▶ Exercise goal
Each line below that holds the string "việc" counts once; report the total and nothing else.

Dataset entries
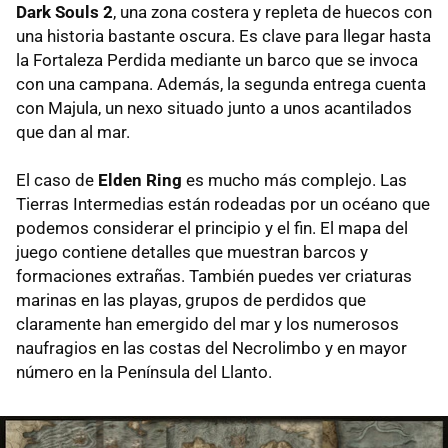
Dark Souls 2
, una zona costera y repleta de huecos con
una historia bastante oscura. Es clave para llegar hasta
la Fortaleza Perdida mediante un barco que se invoca
con una campana. Además, la segunda entrega cuenta
con Majula, un nexo situado junto a unos acantilados
que dan al mar.
El caso de
Elden Ring
es mucho más complejo. Las
Tierras Intermedias están rodeadas por un océano que
podemos considerar el principio y el fin. El mapa del
juego contiene detalles que muestran barcos y
formaciones extrañas. También puedes ver criaturas
marinas en las playas, grupos de perdidos que
claramente han emergido del mar y los numerosos
naufragios en las costas del Necrolimbo y en mayor
número en la Península del Llanto.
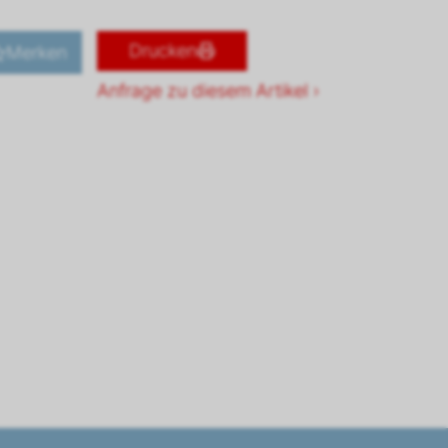
Drucken
Merken
Anfrage zu diesem Artikel ›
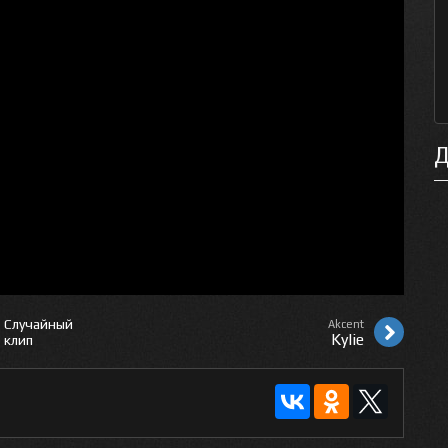
Д
Случайный
Akcent
Kylie
клип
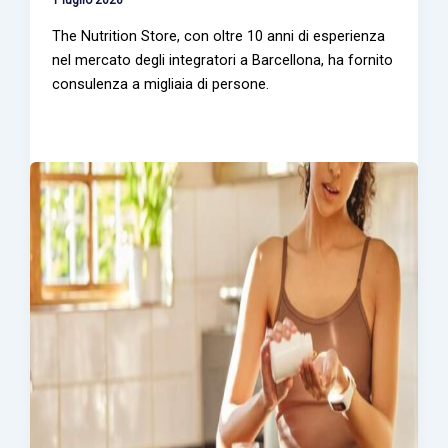
1 luglio 2026
The Nutrition Store, con oltre 10 anni di esperienza
nel mercato degli integratori a Barcellona, ha fornito
consulenza a migliaia di persone.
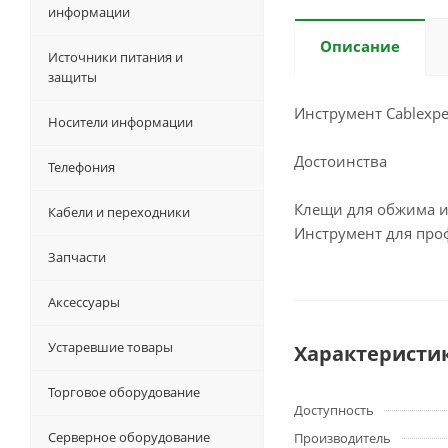
информации
Описание
Источники питания и
защиты
Инструмент Cablexpe
Носители информации
Достоинства
Телефония
Клещи для обжима и 
Кабели и переходники
Инструмент для про
Запчасти
Аксессуары
Устаревшие товары
Характеристи
Торговое оборудование
Доступность
Серверное оборудование
Производитель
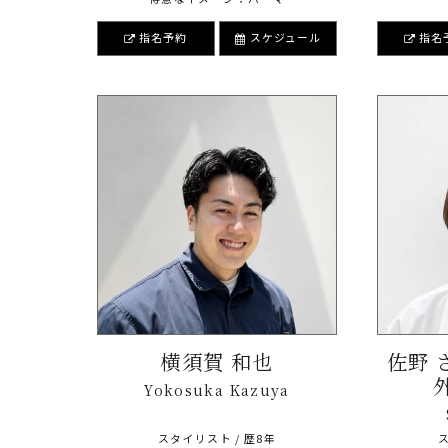
指名予約
スケジュール
指名
横須賀 和也
佐野 
Yokosuka Kazuya
スタイリスト / 歴8年
ス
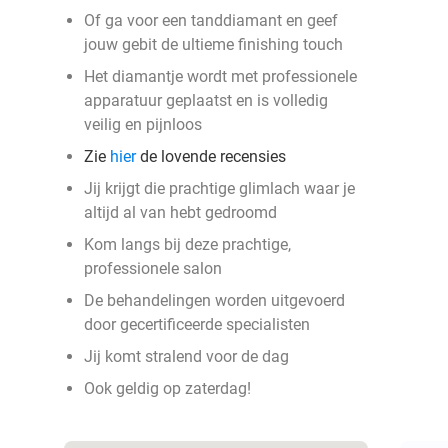
Of ga voor een tanddiamant en geef
jouw gebit de ultieme finishing touch
Het diamantje wordt met professionele
apparatuur geplaatst en is volledig
veilig en pijnloos
Zie
hier
de lovende recensies
Jij krijgt die prachtige glimlach waar je
altijd al van hebt gedroomd
Kom langs bij deze prachtige,
professionele salon
De behandelingen worden uitgevoerd
door gecertificeerde specialisten
Jij komt stralend voor de dag
Ook geldig op zaterdag!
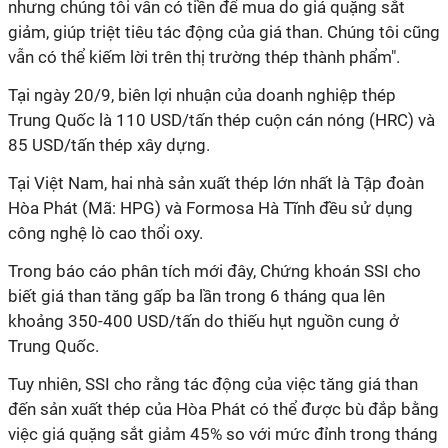
nhưng chúng tôi vẫn có tiền để mua do giá quặng sắt
giảm, giúp triệt tiêu tác động của giá than. Chúng tôi cũng
vẫn có thể kiếm lời trên thị trường thép thành phẩm".
Tại ngày 20/9, biên lợi nhuận của doanh nghiệp thép
Trung Quốc là 110 USD/tấn thép cuộn cán nóng (HRC) và
85 USD/tấn thép xây dựng.
Tại Việt Nam, hai nhà sản xuất thép lớn nhất là Tập đoàn
Hòa Phát (Mã: HPG) và Formosa Hà Tĩnh đều sử dụng
công nghệ lò cao thổi oxy.
Trong báo cáo phân tích mới đây, Chứng khoán SSI cho
biết giá than tăng gấp ba lần trong 6 tháng qua lên
khoảng 350-400 USD/tấn do thiếu hụt nguồn cung ở
Trung Quốc.
Tuy nhiên, SSI cho rằng tác động của việc tăng giá than
đến sản xuất thép của Hòa Phát có thể được bù đắp bằng
việc giá quặng sắt giảm 45% so với mức đỉnh trong tháng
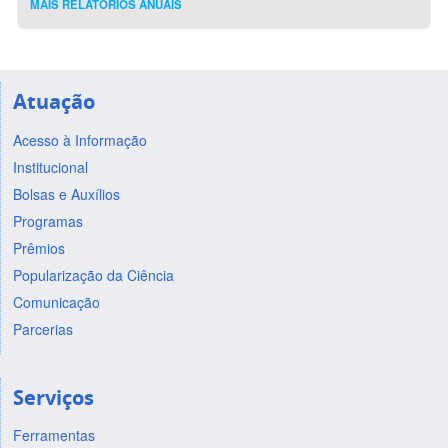
MAIS RELATÓRIOS ANUAIS
Atuação
Acesso à Informação
Institucional
Bolsas e Auxílios
Programas
Prêmios
Popularização da Ciência
Comunicação
Parcerias
Serviços
Ferramentas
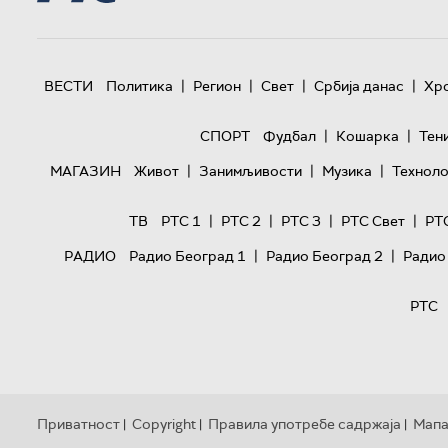
|
|
|
|
ВЕСТИ
Политика
Регион
Свет
Србија данас
Хр
|
|
СПОРТ
Фудбал
Кошарка
Тен
|
|
|
МАГАЗИН
Живот
Занимљивости
Музика
Техноло
|
|
|
|
ТВ
РТС 1
РТС 2
РТС 3
РТС Свет
РТ
|
|
РАДИО
Радио Београд 1
Радио Београд 2
Радио
РТС
Приватност
Copyright
Правила употребе садржаја
Мапа
|
|
|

▶ Exercise result
2